Die passende Farbtemperatur wählen
Keine Sorge: Auch mit LED-Lampen kannst du eine gemütliche Atmosphäre schaffen. Entscheidend dafür ist die Farbtemperatur, die auf der Verpackung in Kelvin (K) angegeben wird. LEDs gibt es auch in warmweiß.
Achte darauf, Lampen zu wählen, die weniger als 3000 K haben, denn das sorgt für ein warmweißes, gelbliches und einladendes Licht. Farbtemperaturen über 5000 K erzeugen ein kaltes, bläuliches Licht. Bei etwa 4000 K handelt es sich um neutralweißes Licht.
Lichterkette nur nutzen, wenn sie sichtbar ist
Die schönste Beleuchtung sollte nur dann leuchten, wenn auch jemand hinsieht.
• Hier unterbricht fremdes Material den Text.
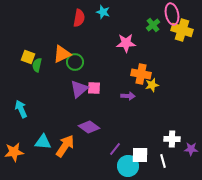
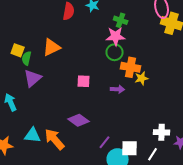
green cross: (153, 25) -> (121, 20), moved, turned -32
green circle: (75, 62) -> (115, 52), moved
purple triangle: (79, 89) -> (33, 78), moved
orange arrow: (65, 146) -> (55, 139), turned -75
white line: (163, 161) -> (153, 154), turned 48

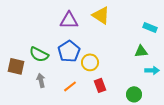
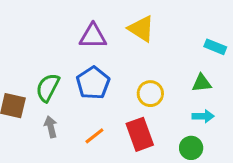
green semicircle: (39, 54) -> (48, 88), turned 90
yellow circle: (90, 62) -> (150, 94), moved
cyan arrow: (152, 70) -> (203, 116), moved
red rectangle: (100, 85) -> (140, 134), size x1.5

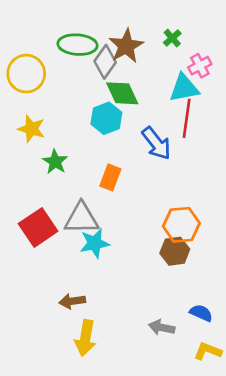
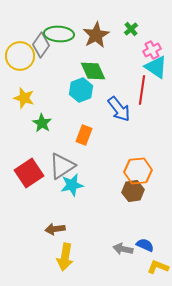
gray diamond: (105, 62) -> (41, 45), moved
cyan triangle: (184, 88) -> (156, 67), moved, turned 45
gray triangle: (81, 218) -> (62, 166), turned -32
blue semicircle: (201, 313) -> (145, 245), moved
Das bedeutet: Wenn du nicht zu Hause bist oder nachts, kannst du die Lichterkette ruhig ausschalten. Dafür musst du nicht einmal selbst zur Tat schreiten – zeitschaltbare Steckdosen machen das für dich. In Räumen, in denen du dich nicht aufhältst, solltest du ebenfalls den Stecker ziehen.